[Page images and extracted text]
........

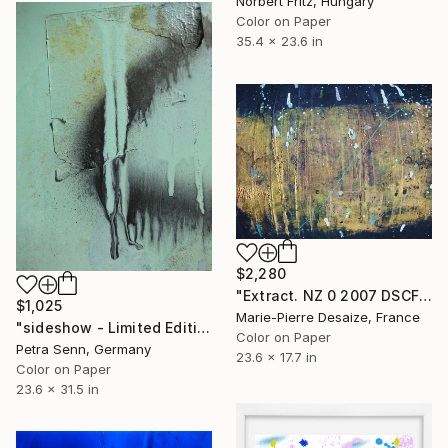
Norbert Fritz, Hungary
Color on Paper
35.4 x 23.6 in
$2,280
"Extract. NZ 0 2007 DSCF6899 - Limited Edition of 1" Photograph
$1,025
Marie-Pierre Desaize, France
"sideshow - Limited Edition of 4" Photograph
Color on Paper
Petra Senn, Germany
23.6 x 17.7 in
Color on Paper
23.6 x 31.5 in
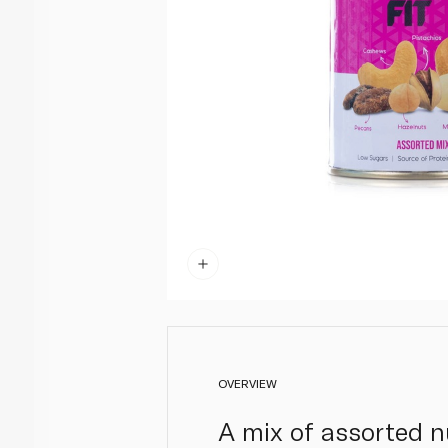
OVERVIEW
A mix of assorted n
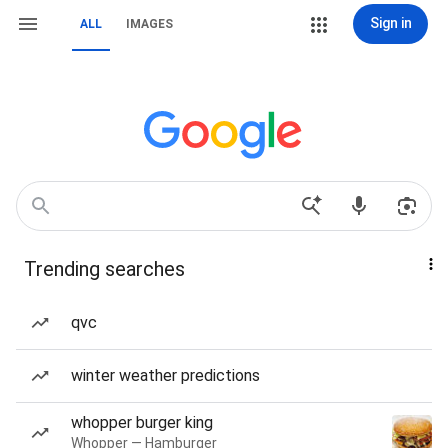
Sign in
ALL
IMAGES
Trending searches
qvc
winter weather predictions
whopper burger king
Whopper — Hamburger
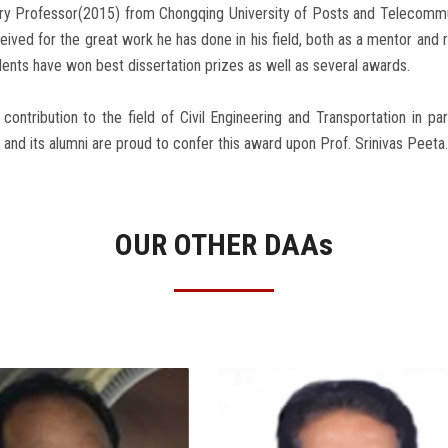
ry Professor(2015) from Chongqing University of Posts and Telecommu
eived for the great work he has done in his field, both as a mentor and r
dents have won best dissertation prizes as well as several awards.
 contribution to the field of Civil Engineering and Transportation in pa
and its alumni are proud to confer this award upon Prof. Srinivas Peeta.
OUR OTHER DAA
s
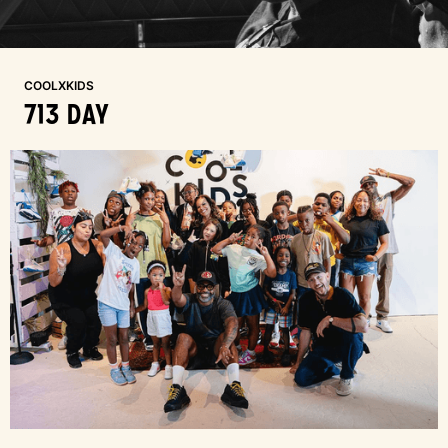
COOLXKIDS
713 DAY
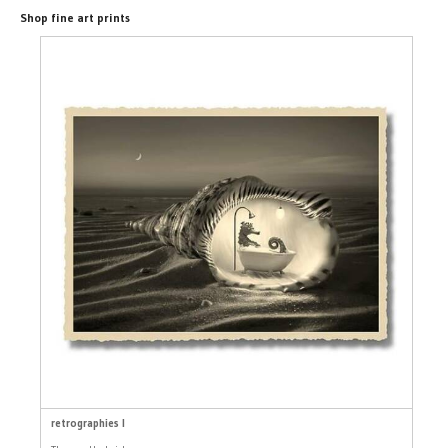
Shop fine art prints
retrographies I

........

▶ TO DO:
Every line in the records above with the string "Edition" in it should be shown.

▶ WRITTEN RESPONSE:
"Extract. NZ 0 2007 DSCF6899 - Limited Edition of 1" Photograph
"sideshow - Limited Edition of 4" Photograph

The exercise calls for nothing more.